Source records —
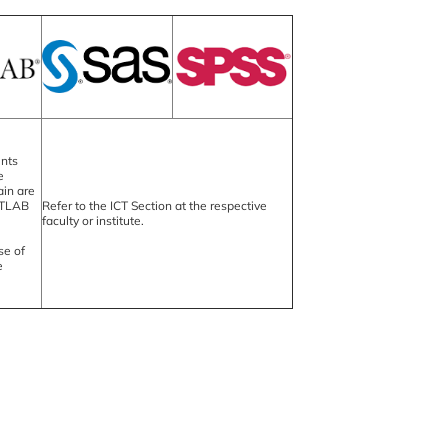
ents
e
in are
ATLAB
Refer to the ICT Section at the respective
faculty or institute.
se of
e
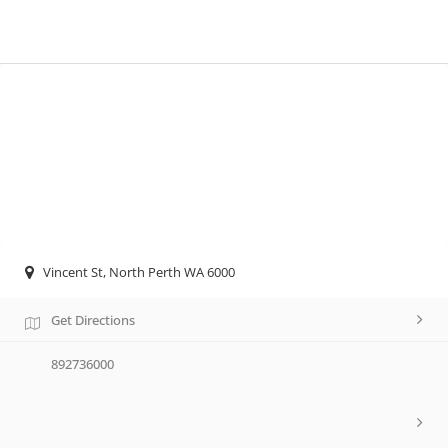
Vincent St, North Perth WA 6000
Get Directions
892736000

...

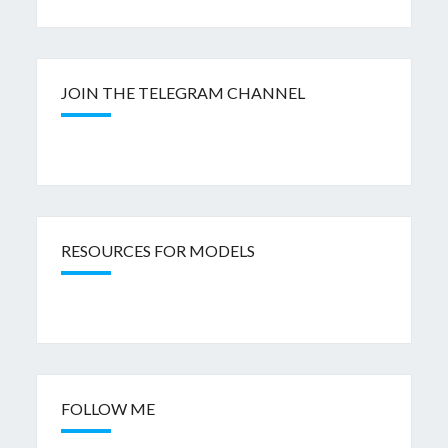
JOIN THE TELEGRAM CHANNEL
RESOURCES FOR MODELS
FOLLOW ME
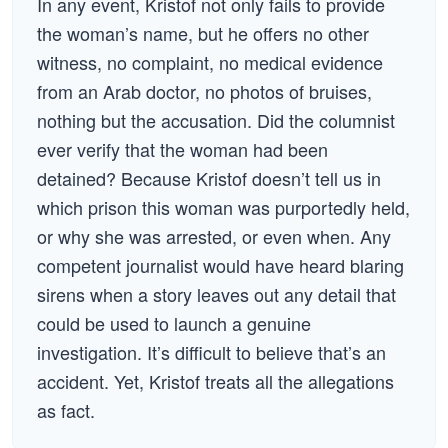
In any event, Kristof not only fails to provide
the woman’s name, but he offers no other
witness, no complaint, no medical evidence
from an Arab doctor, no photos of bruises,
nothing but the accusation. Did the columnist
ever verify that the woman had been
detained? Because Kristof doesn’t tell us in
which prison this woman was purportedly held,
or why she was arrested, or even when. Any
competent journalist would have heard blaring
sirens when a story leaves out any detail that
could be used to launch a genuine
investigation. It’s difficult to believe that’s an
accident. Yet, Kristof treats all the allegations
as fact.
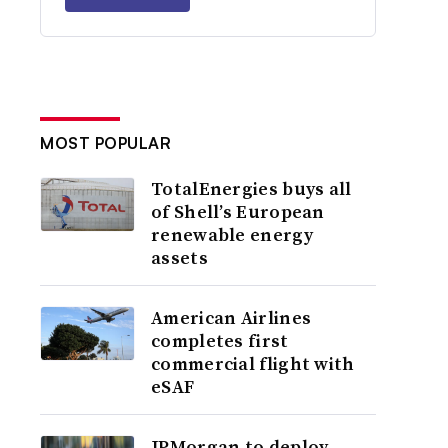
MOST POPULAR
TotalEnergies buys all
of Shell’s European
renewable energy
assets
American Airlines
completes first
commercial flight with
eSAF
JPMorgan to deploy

TASK OBJECTIVE —
Show the lines above with "when".

EXERCISE RESULT —
or why she was arrested, or even when. Any
sirens when a story leaves out any detail that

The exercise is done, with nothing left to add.